8. The multi-disciplinary collaborative optimization method for steel modular building structures based on the improved MOEA / D algorithm according to claim 6, characterized in that, Step E2 specifically includes: E21. Based on the module classification characteristics of integrated digital foundation JSON data, a step-by-step accumulation method from module level, standard level to building level is adopted to multiply the volume and unit price of structural components, enclosure structural components and other fixed components and sum them to calculate the total cost of building materials. E22. Extract the spatial geometry information of the thermal zone and the thermal parameters of the building envelope from the integrated digital foundation JSON data, generate IDF files through Eppy automatic mapping, call EnergyPlus to perform building heat balance simulation, and calculate the sum of the annual cumulative heating load and cooling load. E23. Extract the geometric information and mechanical parameters of structural components from the integrated digital foundation JSON data, automatically generate node elements, apply boundary conditions and seismic loads in OpenSees, solve the node displacements and component internal forces through finite element analysis, and extract the inter-story drift angles and component strength, stiffness and stability indices.
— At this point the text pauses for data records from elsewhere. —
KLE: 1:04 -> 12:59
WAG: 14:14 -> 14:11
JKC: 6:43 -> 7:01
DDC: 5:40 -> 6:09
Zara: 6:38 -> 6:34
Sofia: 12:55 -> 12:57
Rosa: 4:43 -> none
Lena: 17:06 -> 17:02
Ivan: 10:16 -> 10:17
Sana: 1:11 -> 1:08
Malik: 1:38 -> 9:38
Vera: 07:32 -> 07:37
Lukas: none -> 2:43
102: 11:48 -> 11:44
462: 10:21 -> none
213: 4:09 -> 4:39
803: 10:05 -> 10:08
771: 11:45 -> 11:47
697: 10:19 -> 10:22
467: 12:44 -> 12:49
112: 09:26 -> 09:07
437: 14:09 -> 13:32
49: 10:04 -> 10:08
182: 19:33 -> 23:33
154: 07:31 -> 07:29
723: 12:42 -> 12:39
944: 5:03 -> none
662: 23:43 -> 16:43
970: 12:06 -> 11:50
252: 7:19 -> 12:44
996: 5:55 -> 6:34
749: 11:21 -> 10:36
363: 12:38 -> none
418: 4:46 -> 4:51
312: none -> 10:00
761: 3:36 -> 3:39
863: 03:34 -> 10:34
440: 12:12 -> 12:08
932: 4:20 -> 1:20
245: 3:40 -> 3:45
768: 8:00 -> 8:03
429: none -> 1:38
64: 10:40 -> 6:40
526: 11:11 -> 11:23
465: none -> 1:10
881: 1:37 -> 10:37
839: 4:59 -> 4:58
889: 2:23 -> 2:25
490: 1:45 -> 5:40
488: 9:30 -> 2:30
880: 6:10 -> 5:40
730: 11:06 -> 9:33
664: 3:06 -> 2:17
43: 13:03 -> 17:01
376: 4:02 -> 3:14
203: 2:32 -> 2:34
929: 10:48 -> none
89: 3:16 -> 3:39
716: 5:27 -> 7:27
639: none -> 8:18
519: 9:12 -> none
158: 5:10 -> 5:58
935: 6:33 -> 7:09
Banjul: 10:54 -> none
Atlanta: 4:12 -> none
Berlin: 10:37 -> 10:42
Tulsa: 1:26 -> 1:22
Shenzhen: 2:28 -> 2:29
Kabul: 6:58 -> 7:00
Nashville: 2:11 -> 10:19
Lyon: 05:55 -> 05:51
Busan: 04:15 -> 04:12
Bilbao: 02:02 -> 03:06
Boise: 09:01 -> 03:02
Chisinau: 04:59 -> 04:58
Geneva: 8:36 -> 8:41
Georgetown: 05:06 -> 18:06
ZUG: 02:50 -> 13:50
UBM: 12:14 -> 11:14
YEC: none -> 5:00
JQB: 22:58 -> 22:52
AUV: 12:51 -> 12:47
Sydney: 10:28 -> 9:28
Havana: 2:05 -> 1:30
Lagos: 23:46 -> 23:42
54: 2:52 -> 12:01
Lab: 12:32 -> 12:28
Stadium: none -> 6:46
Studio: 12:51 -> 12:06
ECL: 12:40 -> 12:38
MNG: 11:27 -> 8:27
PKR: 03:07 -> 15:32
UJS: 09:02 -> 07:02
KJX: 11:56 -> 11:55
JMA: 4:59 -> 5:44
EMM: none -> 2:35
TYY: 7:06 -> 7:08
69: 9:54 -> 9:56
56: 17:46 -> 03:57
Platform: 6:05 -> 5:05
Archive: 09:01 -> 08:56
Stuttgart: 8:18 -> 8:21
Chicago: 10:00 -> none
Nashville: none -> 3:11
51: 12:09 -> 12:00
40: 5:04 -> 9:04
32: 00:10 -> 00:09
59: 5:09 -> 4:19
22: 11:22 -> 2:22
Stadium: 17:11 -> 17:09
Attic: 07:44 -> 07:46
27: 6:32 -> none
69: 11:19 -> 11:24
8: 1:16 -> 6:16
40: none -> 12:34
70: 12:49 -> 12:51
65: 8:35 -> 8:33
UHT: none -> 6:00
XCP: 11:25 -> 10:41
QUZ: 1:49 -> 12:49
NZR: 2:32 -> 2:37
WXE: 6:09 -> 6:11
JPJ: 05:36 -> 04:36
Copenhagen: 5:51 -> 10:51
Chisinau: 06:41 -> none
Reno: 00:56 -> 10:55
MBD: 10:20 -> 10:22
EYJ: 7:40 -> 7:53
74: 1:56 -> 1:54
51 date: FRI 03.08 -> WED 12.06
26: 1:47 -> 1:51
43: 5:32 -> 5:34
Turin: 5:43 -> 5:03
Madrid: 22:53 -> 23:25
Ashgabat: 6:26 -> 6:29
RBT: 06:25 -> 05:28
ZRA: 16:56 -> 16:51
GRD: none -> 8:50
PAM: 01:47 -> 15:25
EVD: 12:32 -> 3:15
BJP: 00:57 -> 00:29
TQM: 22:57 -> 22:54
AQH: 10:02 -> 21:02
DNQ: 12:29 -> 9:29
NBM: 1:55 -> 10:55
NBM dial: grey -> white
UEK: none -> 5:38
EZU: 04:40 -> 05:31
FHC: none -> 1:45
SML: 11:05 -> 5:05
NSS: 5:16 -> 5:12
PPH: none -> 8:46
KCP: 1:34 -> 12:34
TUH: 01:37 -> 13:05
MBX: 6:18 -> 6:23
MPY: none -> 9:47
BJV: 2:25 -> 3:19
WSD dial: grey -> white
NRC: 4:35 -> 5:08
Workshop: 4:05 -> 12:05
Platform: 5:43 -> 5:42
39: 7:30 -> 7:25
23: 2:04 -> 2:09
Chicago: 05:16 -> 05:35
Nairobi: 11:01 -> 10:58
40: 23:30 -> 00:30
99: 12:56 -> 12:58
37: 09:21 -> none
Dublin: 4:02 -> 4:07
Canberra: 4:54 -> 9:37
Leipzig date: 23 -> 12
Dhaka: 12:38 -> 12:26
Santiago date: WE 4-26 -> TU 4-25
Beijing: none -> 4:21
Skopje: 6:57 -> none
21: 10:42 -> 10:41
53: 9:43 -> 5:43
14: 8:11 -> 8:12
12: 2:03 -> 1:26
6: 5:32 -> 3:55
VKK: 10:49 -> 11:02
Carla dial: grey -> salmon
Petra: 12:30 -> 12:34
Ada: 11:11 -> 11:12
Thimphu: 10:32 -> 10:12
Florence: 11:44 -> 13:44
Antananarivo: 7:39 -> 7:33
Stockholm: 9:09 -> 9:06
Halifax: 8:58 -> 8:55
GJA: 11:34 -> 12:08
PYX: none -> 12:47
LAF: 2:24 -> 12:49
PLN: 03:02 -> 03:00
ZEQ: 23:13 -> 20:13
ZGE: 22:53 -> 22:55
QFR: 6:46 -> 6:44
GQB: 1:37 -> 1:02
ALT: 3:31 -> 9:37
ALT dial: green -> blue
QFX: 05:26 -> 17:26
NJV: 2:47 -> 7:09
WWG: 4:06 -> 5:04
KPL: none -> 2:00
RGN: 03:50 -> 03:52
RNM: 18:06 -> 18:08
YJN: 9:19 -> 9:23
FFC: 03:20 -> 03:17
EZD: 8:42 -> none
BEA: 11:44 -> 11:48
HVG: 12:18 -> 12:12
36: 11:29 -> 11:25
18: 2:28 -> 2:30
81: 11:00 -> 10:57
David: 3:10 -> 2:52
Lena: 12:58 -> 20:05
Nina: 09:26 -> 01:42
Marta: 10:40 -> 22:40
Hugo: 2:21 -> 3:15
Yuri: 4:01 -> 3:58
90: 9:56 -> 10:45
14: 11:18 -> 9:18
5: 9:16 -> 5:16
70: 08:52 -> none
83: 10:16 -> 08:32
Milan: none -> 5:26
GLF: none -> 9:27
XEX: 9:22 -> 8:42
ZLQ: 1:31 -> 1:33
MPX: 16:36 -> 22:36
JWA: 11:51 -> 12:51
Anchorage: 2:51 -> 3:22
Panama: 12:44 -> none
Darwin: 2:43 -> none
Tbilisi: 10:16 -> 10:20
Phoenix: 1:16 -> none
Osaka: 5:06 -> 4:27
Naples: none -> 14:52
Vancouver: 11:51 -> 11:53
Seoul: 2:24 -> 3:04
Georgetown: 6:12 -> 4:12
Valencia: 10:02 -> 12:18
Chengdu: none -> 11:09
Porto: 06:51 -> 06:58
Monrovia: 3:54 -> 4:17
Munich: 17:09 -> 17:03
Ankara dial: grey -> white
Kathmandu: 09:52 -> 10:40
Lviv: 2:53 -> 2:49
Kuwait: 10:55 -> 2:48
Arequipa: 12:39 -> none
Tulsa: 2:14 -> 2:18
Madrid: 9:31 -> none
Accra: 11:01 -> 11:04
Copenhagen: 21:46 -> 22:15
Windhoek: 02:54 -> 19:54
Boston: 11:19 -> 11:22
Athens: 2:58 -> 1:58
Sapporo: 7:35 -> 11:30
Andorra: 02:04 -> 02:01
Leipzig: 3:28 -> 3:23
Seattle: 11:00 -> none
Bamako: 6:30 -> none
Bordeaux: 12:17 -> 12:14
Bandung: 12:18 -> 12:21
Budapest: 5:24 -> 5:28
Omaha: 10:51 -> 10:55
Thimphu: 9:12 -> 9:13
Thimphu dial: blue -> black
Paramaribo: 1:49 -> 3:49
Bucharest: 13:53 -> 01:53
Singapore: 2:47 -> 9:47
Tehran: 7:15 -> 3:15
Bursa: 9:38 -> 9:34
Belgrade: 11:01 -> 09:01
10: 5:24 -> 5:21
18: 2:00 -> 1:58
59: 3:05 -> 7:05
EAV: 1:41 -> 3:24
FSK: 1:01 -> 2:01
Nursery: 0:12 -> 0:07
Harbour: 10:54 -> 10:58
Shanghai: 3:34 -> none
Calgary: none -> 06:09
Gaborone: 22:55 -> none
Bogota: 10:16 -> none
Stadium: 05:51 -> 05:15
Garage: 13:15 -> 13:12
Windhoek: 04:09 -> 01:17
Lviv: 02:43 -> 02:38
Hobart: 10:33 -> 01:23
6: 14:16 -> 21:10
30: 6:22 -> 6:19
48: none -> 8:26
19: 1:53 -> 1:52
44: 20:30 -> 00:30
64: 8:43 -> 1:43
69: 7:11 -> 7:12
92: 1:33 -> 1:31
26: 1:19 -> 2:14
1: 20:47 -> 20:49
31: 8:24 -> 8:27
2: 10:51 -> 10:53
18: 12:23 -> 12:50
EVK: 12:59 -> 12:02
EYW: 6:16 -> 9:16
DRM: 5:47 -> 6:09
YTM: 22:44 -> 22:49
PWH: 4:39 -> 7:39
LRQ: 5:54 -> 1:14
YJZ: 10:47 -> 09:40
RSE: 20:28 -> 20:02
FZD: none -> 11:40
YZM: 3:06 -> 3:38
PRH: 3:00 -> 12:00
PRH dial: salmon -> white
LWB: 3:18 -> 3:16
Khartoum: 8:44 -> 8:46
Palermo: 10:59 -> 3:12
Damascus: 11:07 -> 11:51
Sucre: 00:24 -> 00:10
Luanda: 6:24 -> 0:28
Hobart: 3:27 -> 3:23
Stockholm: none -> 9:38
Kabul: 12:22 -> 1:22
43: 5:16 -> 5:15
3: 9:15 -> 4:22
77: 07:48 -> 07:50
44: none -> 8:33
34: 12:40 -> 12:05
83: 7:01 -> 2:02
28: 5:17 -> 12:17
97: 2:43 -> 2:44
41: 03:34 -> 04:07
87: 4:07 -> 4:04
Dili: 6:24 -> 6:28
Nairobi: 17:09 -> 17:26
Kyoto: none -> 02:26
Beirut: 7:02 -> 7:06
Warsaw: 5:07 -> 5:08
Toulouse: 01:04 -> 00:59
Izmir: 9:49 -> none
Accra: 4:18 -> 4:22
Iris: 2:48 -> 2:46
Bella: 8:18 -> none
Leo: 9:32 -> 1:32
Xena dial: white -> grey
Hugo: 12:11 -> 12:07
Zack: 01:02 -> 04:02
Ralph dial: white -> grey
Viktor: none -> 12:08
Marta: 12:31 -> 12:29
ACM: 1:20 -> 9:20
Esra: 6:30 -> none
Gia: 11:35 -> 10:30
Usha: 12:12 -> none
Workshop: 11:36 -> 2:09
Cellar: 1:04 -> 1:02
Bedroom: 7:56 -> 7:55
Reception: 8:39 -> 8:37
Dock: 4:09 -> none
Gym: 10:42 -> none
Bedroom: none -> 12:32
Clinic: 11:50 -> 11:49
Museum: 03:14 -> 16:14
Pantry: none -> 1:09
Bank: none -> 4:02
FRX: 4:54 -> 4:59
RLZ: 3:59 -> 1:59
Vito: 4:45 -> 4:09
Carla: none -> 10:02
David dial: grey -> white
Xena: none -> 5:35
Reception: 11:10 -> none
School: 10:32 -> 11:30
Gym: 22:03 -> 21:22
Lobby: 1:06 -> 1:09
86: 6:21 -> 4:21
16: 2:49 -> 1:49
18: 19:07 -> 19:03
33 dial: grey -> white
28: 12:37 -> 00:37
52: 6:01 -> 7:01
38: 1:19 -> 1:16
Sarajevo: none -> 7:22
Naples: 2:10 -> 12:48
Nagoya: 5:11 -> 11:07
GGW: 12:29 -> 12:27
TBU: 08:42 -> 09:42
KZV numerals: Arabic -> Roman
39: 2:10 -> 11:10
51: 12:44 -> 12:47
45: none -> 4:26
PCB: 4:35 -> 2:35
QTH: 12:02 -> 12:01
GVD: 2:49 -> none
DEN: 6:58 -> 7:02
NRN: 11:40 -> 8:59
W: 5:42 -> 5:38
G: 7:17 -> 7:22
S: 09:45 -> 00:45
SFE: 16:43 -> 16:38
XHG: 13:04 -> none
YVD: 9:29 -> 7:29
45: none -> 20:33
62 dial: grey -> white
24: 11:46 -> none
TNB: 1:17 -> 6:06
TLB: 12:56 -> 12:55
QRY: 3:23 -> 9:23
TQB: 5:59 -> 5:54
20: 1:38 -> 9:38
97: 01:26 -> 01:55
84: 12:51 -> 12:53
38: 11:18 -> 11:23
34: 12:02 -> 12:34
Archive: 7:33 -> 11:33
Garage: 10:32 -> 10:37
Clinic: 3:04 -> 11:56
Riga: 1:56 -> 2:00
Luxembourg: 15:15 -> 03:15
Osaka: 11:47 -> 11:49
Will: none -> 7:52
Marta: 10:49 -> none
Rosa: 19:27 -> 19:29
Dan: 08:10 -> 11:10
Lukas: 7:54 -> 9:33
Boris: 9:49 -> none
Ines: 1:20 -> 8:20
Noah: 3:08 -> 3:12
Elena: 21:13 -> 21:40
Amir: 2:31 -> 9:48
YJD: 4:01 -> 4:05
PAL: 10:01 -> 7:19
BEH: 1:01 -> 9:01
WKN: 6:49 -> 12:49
9. The multi-disciplinary collaborative optimization method for steel modular building structures based on the improved MOEA / D algorithm according to claim 8, characterized in that, Step E22 specifically includes: Extract the spatial geometry information of the thermal zone and the thermal parameters of the building envelope from the integrated digital foundation JSON data. The geometric information includes the vertex coordinates of the thermal zone, space, and building envelope, and the thermal parameters include the material name and thermal performance of each building envelope. Based on three-dimensional spatial topology analysis, the external boundary conditions of each enclosure structure are automatically calculated to determine the attributes of cross-thermal zone connection, outdoor connection or ground connection. The thermal zone spatial geometry information is mapped to the thermal zone, spatial and enclosure structure geometry models in the IDF file using the Eppy library, and the thermal parameters of the enclosure structure are mapped to the corresponding material properties. EnergyPlus was used to perform building thermal balance simulation on the IDF file, and the hourly cooling load and hourly heating load of each thermal zone were calculated using the conduction transfer function method. The hourly cooling load is added up over the entire year to obtain the total annual cooling load, and the hourly heating load is added up over the entire year to obtain the total annual heating load. The two are then summed to obtain the total annual cooling and heating load.